Signs abound: No Thru Traffic. No Trespassing. Members and
Guests Only. No Turn Around. Sentries scan the paths from above with
binoculars, helped out by infrared sensors.
And what are those important men doing out there for 17 days
behind that elaborate security?
Slipping into frocks and putting on pageants. The Bohemian
Club, a beguiling mix of ultra-power hangout and high school play, is
one of several elite private clubs in San Francisco, curious islands of
conservatism amid a forest of Kerry for President signs.
Of these, the Big Four are the Bohemian Club, the stodgy
Pacific-Union Club atop Nob Hill, the gigantic sports-minded Olympic
Club, and the tiny ultra-exclusive San Francisco Golf Club straddling the
line between San Francisco and Daly City.
Two admit women. Two do not. One admits women in town, but not
in the country -- and not after dark.
None admits the poor, except in white jackets.
Or so sources say. Information is not easy to come by. It's
secret stuff, very hush-hush. Members consent to talk to a reporter
only if their names are withheld, and then say only the most laudatory
things. They're just following the rules. The bylaws for the
Pacific-Union Club, for example, read: "No information regarding any Club activity
or function shall be released by anyone to the media."
Also, one suspects, secrecy is part of the fun.
It's impossible to talk about private clubs in this day and age
without sounding censorious, but people have always liked having the
right to choose who joins their private associations. Mills College in
Oakland resisted a demand to let male students in. Many book clubs ban
men because the women want to read "The Hours" and the men would want
to read the new Alexander Hamilton biography. There are a number of fancy
women's clubs here, such as the Town & Country (said to be the
female Pacific-Union Club).
We all like to gang together with people like us, and men seem
to like it even more than women do. If there were only five men in all
of North America, three of them would sneak out behind the house and
start a club. The other two would not be asked to join.
Clubs are reproved for excluding various sets of people, but
excluding is, after all, the point. If there is to be an "us," there has to
a "not us." (Or your club is Costco.)
And as one member remarked, when it comes to women, "It's not
excluding. It's getting away from."
When Augusta National in Georgia was pressured, unsuccessfully,
to accept women two years ago, the appropriately named Mary Anne Case,
a professor at the University of Chicago Law School, couldn't think of
a reason for its refusal to admit females "that doesn't involve
somehow girls having cooties."
These relics of the age of exclusion seem to be in no danger of
going the way of other 19th century institutions. John van der Zee,
who lives in Healdsburg, posed as a waiter at the Bohemian Grove one
summer and wrote the 1974 book "The Greatest Men's Party on Earth."
"When I did the book," he said, "I thought it would be valedictory. A way of
life that was ending."
That was 30 years ago. Today these clubs have long waiting
lists. Paul B. "Red" Fay Jr., former undersecretary of the Navy who's
on the roster of the San Francisco Golf Club (SFGC), the Bohemian Club
(BC) and the Pacific-Union Club (PU), said, somewhat tautologically but
sincerely, "The reason there's such a big demand is because everybody
wants to get in them. "




-- -- --




"PU is the pre-eminent club," said Sally Debenham, a San
Francisco socialite. "The crème de la crème. Big, big heavy players
in the
PU Club. They take it seriously, the little darlings."

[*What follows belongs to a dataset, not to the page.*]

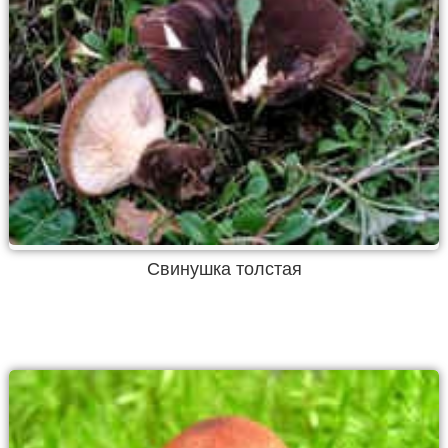
Свинушка толстая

The Pacific-Union's prohibitions have been characterized, said
Merla Zellerbach, as "no women, no Democrats, no reporters."




It's old guard, old money -- and many of the members are just
plain old.


The joke is that guest speakers must stop "when you hear the
canes rattle." It's housed in what travel writer Jan Morris described
as
an "inconceivably gloomy" mansion standing on a block by itself on the
crest of Nob Hill.




Belonging to a club like this says a lot about who you are.
Tell someone you're a member of the Pacific-Union Club, and you are
saying
you made it through a rigorous vetting to filter out the "not us."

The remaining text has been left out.